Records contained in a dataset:

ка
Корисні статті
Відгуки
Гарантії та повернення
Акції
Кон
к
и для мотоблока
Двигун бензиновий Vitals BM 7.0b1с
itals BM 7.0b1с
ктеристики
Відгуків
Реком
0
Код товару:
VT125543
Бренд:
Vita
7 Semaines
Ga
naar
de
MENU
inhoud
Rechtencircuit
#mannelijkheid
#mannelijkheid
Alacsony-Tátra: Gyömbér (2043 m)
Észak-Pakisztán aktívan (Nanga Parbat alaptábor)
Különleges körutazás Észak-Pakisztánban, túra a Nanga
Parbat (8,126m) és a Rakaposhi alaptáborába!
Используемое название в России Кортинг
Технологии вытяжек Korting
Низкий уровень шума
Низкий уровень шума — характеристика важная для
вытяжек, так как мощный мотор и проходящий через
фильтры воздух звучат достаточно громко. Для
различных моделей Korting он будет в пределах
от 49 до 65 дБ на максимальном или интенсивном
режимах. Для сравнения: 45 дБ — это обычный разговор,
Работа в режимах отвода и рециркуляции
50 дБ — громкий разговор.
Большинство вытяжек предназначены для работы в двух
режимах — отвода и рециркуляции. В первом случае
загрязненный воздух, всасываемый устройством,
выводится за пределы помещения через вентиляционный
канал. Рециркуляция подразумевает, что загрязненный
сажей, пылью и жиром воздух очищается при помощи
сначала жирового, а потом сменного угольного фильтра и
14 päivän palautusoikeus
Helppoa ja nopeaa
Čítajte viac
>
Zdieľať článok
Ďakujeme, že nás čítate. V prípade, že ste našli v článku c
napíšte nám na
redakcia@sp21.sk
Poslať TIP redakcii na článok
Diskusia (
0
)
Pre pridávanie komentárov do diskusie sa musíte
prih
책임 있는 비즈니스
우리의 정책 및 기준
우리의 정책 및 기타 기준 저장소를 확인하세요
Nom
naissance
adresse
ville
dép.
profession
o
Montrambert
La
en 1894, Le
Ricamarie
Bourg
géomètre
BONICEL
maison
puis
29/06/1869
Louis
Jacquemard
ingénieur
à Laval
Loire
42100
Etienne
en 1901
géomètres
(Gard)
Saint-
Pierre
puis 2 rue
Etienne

» **WHAT IS NEEDED**
Quote, word for word, every line from the top of the entries through the line that holds "50 дБ — громкий разговор.".

» **FINISHED EXERCISE**
ка
Корисні статті
Відгуки
Гарантії та повернення
Акції
Кон
к
и для мотоблока
Двигун бензиновий Vitals BM 7.0b1с
itals BM 7.0b1с
ктеристики
Відгуків
Реком
0
Код товару:
VT125543
Бренд:
Vita
7 Semaines
Ga
naar
de
MENU
inhoud
Rechtencircuit
#mannelijkheid
#mannelijkheid
Alacsony-Tátra: Gyömbér (2043 m)
Észak-Pakisztán aktívan (Nanga Parbat alaptábor)
Különleges körutazás Észak-Pakisztánban, túra a Nanga
Parbat (8,126m) és a Rakaposhi alaptáborába!
Используемое название в России Кортинг
Технологии вытяжек Korting
Низкий уровень шума
Низкий уровень шума — характеристика важная для
вытяжек, так как мощный мотор и проходящий через
фильтры воздух звучат достаточно громко. Для
различных моделей Korting он будет в пределах
от 49 до 65 дБ на максимальном или интенсивном
режимах. Для сравнения: 45 дБ — это обычный разговор,
Работа в режимах отвода и рециркуляции
50 дБ — громкий разговор.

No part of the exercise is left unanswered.